Employment - Legislative and case law developments
28 May 2025
1. New legislation on employment termination due to permanent disability and changes to disability benefit
On 30 April of this year, Law 2/2025 of 29 April entered into force amending the revised text of the Statute of Workers on employment termination due to permanent disability, and the revised text of the General Social Security Law, approved by Royal Legislative Decree 8/2015 of 30 October on permanent disability. The amendment establishes that employers must generally make reasonable adjustments to enable workers with a disability to remain in the company.
2. Employee protection in transfers of undertakings can be set aside in specific cases involving insolvency
The CJEU has ruled that employee protection in TUPE transfers may be overridden in exceptional circumstances (even before the transfer agreement is approved and executed), if the company has been declared insolvent and the insolvency proceedings meet specific requirements.
3. Workplace collective agreements do not take precedence over sectoral ones in relation to wages
The Supreme Court has ruled that under both the previous and current wording of article 84.2 of the Statute of Workers, only company-wide agreements take precedence over sector-wide agreements in relation to wages. However, agreements for specific workplaces do not.
4. Iberia obliged to adopt health and safety measures in relation to hand luggage
The Supreme Court upholds National Court judgment and rules that Iberia must establish effective weight control and organisational measures for hand luggage. In addition, it must update its health and safety assessments with regard to a new cabin crew work uniform.

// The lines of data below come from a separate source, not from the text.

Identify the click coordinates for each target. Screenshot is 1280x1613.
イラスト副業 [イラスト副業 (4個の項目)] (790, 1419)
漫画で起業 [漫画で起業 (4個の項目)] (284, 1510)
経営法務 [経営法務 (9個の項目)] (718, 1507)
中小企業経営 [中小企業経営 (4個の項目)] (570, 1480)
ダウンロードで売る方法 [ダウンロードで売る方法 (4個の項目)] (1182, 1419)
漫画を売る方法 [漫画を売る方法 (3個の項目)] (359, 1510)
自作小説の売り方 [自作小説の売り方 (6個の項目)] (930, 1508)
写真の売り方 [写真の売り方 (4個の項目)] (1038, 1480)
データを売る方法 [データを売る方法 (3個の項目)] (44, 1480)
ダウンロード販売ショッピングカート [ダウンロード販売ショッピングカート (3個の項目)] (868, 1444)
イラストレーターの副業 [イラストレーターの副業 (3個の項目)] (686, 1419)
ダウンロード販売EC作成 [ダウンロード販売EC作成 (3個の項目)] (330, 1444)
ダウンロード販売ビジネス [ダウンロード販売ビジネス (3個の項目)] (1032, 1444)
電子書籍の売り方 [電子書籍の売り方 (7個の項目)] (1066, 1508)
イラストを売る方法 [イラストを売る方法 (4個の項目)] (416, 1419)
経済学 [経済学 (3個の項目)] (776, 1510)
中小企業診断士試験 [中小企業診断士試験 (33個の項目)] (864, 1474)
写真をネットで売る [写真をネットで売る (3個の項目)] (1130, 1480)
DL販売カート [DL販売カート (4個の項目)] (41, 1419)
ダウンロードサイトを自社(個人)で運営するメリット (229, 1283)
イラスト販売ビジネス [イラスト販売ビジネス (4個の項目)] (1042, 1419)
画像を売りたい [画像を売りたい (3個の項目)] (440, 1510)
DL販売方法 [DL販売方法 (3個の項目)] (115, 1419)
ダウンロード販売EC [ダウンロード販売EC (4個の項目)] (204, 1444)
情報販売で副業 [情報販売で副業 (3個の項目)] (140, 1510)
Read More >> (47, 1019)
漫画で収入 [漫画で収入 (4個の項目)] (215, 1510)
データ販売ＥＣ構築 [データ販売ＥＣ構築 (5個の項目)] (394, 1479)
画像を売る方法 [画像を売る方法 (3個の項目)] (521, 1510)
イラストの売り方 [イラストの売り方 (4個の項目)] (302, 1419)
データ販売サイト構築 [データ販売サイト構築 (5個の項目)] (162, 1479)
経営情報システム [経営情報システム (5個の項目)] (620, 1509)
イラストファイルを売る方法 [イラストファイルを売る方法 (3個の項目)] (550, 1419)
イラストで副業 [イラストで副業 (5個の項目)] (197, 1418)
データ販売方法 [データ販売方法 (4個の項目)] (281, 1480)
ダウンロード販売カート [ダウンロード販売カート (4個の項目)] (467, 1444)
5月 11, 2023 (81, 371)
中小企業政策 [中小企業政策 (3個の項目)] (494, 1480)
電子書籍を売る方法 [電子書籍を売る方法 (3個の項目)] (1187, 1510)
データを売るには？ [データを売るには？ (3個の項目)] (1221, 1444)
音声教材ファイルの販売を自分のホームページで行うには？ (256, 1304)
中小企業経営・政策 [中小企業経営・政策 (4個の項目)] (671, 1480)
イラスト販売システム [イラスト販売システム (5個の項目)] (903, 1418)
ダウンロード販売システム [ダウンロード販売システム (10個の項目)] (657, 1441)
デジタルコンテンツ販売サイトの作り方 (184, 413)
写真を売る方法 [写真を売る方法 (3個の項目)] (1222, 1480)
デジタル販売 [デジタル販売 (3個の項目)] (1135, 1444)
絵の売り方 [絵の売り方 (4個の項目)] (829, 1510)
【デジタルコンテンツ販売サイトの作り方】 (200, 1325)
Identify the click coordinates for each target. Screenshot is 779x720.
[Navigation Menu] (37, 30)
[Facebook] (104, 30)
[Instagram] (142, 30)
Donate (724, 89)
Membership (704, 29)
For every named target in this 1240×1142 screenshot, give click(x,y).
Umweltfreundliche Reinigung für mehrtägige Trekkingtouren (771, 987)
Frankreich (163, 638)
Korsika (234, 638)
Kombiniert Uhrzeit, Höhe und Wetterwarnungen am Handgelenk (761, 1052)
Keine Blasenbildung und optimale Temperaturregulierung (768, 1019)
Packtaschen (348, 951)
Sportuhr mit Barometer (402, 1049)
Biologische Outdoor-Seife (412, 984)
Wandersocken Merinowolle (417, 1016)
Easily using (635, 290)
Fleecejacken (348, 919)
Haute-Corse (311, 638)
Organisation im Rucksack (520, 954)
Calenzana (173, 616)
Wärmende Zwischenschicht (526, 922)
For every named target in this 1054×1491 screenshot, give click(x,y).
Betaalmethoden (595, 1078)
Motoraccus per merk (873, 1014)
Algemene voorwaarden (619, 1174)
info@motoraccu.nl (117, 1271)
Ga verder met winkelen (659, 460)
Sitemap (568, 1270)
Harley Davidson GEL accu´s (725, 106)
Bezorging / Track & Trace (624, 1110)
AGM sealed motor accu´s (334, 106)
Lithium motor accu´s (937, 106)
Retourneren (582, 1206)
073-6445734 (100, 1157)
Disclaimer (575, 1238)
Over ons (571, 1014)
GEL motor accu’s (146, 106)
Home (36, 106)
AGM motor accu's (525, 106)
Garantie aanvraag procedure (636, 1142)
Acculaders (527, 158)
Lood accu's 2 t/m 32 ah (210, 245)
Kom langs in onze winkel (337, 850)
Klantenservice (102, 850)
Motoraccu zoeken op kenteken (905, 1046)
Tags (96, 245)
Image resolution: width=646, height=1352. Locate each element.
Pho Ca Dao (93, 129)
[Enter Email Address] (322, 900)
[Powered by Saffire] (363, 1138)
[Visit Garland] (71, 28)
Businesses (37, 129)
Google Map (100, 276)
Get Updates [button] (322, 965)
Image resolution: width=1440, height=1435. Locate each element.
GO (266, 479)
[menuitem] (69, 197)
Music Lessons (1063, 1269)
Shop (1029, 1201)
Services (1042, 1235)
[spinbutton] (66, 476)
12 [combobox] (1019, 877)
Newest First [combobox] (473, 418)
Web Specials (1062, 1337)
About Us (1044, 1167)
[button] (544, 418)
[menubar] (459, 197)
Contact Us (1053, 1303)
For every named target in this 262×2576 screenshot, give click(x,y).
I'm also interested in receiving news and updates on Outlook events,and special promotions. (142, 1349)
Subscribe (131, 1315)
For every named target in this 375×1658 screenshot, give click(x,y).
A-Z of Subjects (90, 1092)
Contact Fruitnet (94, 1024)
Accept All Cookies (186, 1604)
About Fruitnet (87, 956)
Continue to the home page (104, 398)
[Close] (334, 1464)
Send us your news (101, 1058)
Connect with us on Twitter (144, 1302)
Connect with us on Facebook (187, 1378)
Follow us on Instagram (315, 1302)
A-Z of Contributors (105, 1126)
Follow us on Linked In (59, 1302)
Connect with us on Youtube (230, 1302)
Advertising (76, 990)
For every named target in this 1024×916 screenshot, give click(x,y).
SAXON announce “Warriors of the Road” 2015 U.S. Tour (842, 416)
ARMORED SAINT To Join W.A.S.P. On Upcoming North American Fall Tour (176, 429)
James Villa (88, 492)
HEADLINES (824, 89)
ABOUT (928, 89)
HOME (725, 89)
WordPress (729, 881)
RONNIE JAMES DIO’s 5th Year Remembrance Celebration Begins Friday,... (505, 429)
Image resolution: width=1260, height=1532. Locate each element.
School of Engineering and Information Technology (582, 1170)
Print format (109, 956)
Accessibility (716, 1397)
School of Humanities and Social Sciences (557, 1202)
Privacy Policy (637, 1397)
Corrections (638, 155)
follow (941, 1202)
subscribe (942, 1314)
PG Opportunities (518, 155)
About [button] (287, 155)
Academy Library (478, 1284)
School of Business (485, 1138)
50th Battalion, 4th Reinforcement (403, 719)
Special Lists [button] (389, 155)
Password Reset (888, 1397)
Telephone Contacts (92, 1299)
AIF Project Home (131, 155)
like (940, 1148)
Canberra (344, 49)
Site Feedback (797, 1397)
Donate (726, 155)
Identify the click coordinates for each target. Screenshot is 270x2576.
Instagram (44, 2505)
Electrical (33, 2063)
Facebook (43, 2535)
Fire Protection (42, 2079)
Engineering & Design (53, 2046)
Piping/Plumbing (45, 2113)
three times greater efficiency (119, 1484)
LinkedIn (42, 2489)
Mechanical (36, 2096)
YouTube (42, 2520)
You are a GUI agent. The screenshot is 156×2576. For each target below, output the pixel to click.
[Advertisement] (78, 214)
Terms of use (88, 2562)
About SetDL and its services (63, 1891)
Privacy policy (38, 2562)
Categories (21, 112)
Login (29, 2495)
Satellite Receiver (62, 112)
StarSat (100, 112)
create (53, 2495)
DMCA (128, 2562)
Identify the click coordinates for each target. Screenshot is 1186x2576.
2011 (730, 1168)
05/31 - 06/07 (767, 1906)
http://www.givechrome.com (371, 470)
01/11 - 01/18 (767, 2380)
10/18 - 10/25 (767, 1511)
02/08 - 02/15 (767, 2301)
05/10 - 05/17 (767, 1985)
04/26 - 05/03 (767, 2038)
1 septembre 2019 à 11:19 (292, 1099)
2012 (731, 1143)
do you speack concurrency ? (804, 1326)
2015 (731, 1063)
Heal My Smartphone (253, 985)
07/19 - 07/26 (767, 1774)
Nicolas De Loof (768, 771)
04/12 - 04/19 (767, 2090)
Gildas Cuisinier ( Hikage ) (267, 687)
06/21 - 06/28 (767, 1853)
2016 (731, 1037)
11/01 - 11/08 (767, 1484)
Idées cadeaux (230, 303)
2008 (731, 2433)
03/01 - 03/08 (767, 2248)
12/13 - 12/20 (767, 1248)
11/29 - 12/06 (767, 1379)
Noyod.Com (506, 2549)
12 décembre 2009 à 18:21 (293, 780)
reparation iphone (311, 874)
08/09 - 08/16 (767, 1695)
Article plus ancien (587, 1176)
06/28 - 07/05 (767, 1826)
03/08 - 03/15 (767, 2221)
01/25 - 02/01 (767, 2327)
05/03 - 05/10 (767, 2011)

5. Supreme Court rules on a collective dispute regarding the nullity of some clauses in a remote working contract affecting 1,029 employees
Clauses limiting the right of fully remote workers to return to on-site work and attempting to prevent employee claims in the event of a company revoking their remote work authorisation have been declared unfair.
6. Part-time workers hired to work at weekends or on public holidays entitled to an unsocial hours allowance
The Supreme Court has ruled that a company violated its part-time workers’ right to equal treatment by not paying them an unsocial hours allowance for working at weekends or on public holidays, as it does for regular workers.
7. Collective dismissal at telecommunications company MasOrange declared valid
The National Court has declared that, for employment purposes, the group of companies had formed gradually over time and had therefore not been specifically formed to carry out the collective dismissal. Consequently, the consultation and dismissal were lawful.
8. Better breastfeeding leave conditions than those established in the Statute of Workers do not apply automatically
The National Court has clarified that that even if the applicable collective agreement provides better conditions than those set out in the Statue of Workers in relation to breastfeeding leave (i.e. absence from work, reduced working hours or converting the breaks into full working days), these conditions do not apply automatically. Instead, the worker must agree with their employer on how they will take this leave.